ABOUT THIS TASK:
Your task is to copy the records that follow exactly, minus any images.

Start of RECORDS FOR PROCESSING

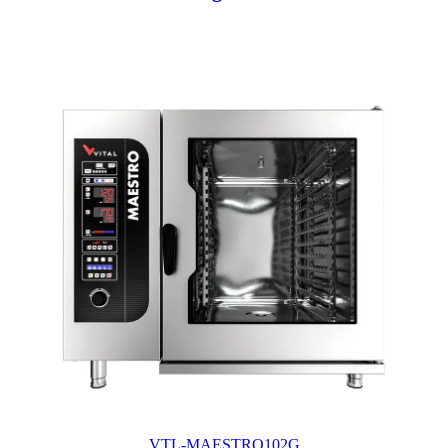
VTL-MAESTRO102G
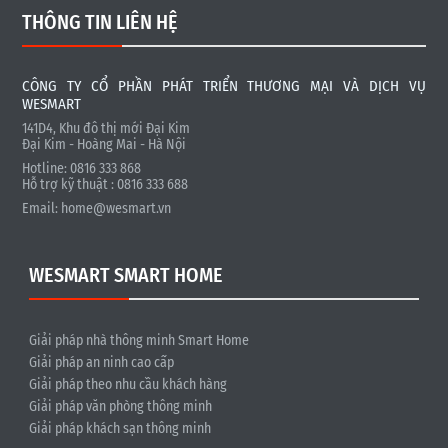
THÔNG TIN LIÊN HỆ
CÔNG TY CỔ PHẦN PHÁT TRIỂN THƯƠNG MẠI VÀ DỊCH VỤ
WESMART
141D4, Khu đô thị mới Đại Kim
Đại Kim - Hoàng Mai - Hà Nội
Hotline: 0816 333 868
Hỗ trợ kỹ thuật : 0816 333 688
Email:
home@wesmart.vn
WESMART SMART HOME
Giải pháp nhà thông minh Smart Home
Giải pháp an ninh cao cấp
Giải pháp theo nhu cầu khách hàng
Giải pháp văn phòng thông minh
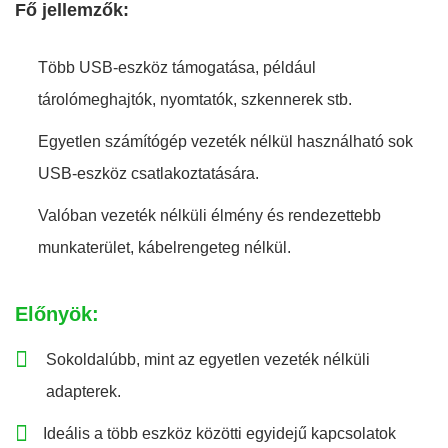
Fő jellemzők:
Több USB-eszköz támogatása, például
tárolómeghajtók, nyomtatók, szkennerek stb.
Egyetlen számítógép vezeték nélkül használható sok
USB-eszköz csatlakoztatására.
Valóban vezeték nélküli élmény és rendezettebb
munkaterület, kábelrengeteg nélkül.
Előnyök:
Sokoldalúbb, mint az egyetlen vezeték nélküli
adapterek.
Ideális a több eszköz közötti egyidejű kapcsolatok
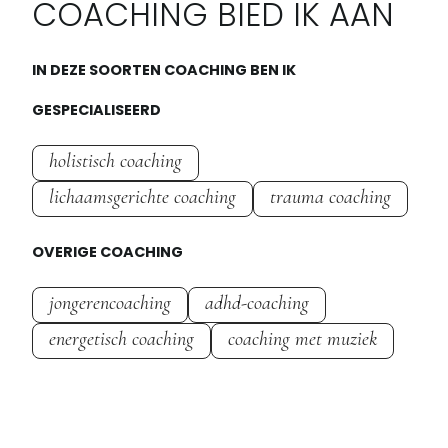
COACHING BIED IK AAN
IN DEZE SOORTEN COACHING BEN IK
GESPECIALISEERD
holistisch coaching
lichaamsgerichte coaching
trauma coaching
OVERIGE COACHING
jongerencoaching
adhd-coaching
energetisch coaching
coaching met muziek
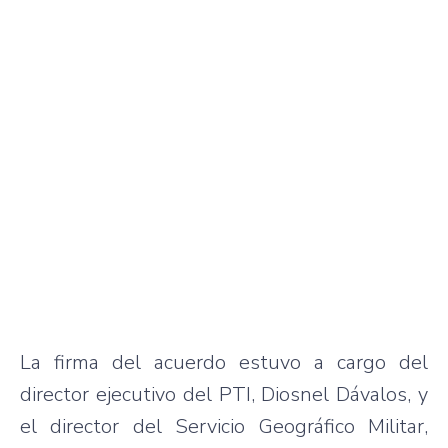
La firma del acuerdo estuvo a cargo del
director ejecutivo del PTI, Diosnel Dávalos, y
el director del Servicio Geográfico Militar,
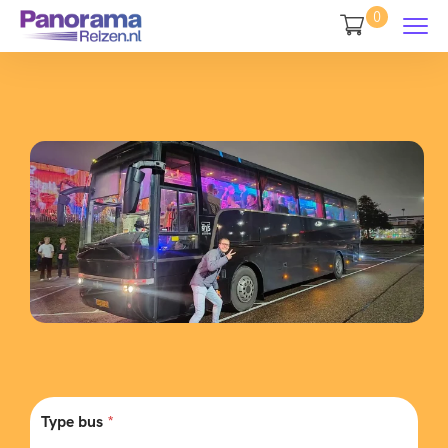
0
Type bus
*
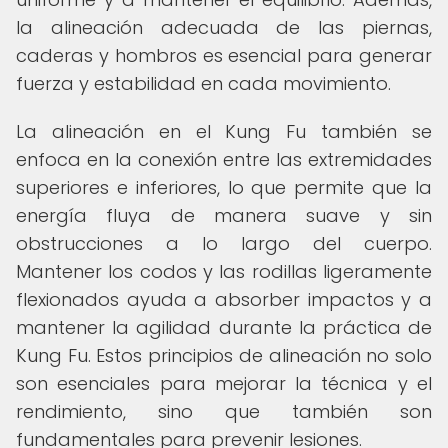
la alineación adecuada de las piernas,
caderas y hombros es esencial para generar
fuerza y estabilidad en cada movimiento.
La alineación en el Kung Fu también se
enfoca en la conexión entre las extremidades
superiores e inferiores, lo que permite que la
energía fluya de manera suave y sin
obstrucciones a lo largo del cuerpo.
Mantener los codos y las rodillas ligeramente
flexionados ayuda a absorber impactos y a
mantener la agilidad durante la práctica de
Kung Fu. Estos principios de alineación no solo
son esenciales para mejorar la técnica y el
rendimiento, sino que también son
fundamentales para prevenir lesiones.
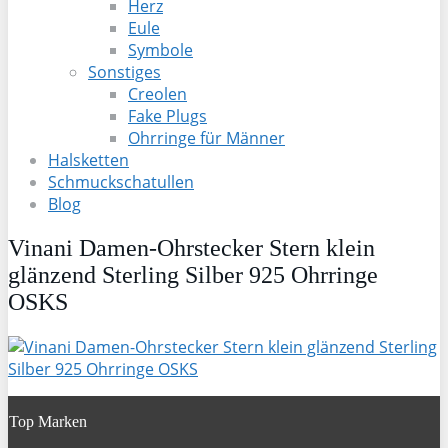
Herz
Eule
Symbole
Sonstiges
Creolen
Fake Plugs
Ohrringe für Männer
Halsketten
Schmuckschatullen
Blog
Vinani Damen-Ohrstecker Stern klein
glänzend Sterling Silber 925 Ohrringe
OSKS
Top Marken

End of RECORDS FOR PROCESSING

TASK RESULT:
VTL-MAESTRO102G
THÔNG TIN LIÊN HỆ
CÔNG TY CỔ PHẦN PHÁT TRIỂN THƯƠNG MẠI VÀ DỊCH VỤ
WESMART
141D4, Khu đô thị mới Đại Kim
Đại Kim - Hoàng Mai - Hà Nội
Hotline: 0816 333 868
Hỗ trợ kỹ thuật : 0816 333 688
Email:
home@wesmart.vn
WESMART SMART HOME
Giải pháp nhà thông minh Smart Home
Giải pháp an ninh cao cấp
Giải pháp theo nhu cầu khách hàng
Giải pháp văn phòng thông minh
Fő jellemzők:
Több USB-eszköz támogatása, például
tárolómeghajtók, nyomtatók, szkennerek stb.
Egyetlen számítógép vezeték nélkül használható sok
USB-eszköz csatlakoztatására.
Valóban vezeték nélküli élmény és rendezettebb
munkaterület, kábelrengeteg nélkül.
Előnyök:
Sokoldalúbb, mint az egyetlen vezeték nélküli
adapterek.
Ideális a több eszköz közötti egyidejű kapcsolatok
COACHING BIED IK AAN
IN DEZE SOORTEN COACHING BEN IK
GESPECIALISEERD
holistisch coaching
lichaamsgerichte coaching
trauma coaching
OVERIGE COACHING
jongerencoaching
adhd-coaching
energetisch coaching
coaching met muziek
La firma del acuerdo estuvo a cargo del
director ejecutivo del PTI, Diosnel Dávalos, y
el director del Servicio Geográfico Militar,
0
Type bus
*
la alineación adecuada de las piernas,
caderas y hombros es esencial para generar
fuerza y estabilidad en cada movimiento.
La alineación en el Kung Fu también se
enfoca en la conexión entre las extremidades
superiores e inferiores, lo que permite que la
energía fluya de manera suave y sin
obstrucciones a lo largo del cuerpo.
Mantener los codos y las rodillas ligeramente
flexionados ayuda a absorber impactos y a
mantener la agilidad durante la práctica de
Kung Fu. Estos principios de alineación no solo
son esenciales para mejorar la técnica y el
rendimiento, sino que también son
fundamentales para prevenir lesiones.
Herz
Eule
Symbole
Sonstiges
Creolen
Fake Plugs
Ohrringe für Männer
Halsketten
Schmuckschatullen
Blog
Vinani Damen-Ohrstecker Stern klein
glänzend Sterling Silber 925 Ohrringe
OSKS
Top Marken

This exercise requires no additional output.